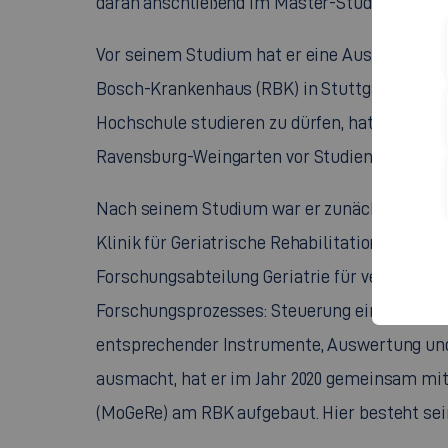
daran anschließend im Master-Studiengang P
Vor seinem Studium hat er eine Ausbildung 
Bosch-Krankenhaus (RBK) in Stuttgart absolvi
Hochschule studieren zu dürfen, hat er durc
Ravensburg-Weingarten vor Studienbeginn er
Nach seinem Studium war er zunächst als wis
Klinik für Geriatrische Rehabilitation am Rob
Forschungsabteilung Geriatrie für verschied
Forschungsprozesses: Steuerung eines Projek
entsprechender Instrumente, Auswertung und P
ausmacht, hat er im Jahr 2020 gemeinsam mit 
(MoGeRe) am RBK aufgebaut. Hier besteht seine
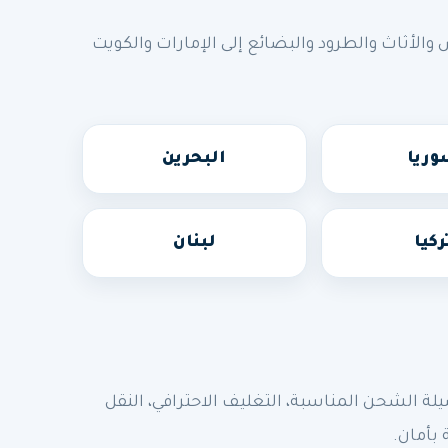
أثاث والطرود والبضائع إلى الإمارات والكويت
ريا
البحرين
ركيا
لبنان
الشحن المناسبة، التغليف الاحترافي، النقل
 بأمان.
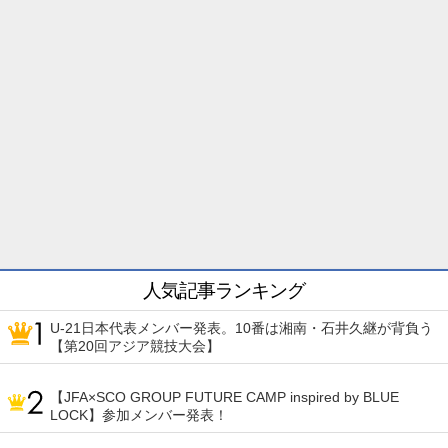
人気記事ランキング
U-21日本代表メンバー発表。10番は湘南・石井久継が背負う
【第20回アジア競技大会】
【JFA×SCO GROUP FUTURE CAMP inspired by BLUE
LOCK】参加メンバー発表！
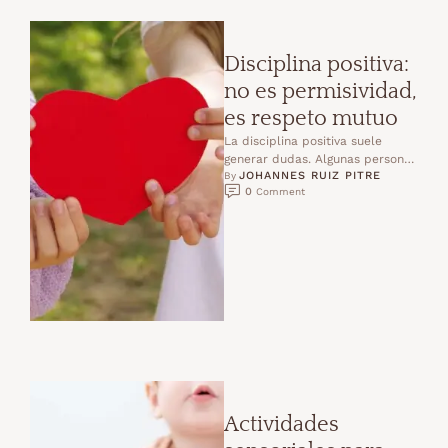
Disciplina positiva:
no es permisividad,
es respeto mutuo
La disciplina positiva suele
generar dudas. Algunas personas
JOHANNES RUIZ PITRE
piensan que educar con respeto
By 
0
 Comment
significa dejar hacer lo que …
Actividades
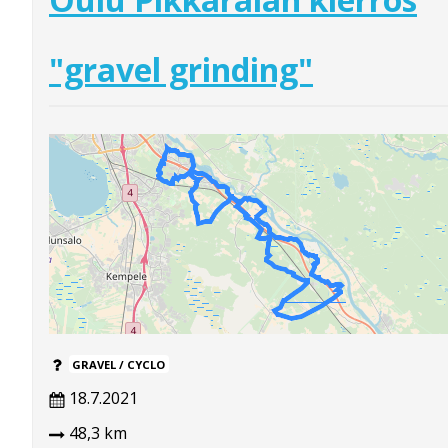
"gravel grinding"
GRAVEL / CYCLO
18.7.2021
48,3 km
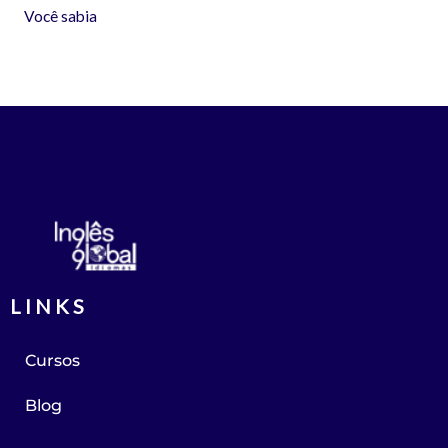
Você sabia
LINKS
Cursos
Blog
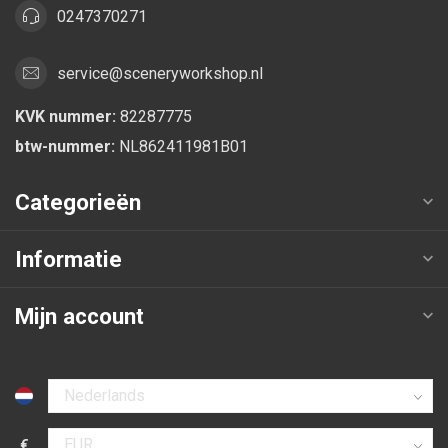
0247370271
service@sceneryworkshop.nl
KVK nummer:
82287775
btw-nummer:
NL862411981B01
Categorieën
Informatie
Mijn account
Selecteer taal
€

━━━

Exercise objective: Transcribe only the trailing portion of the entries above: the line that contains "service@sceneryworkshop.nl" and each line after it.

Exercise answer:
service@sceneryworkshop.nl
KVK nummer:
82287775
btw-nummer:
NL862411981B01
Categorieën
Informatie
Mijn account
Selecteer taal
€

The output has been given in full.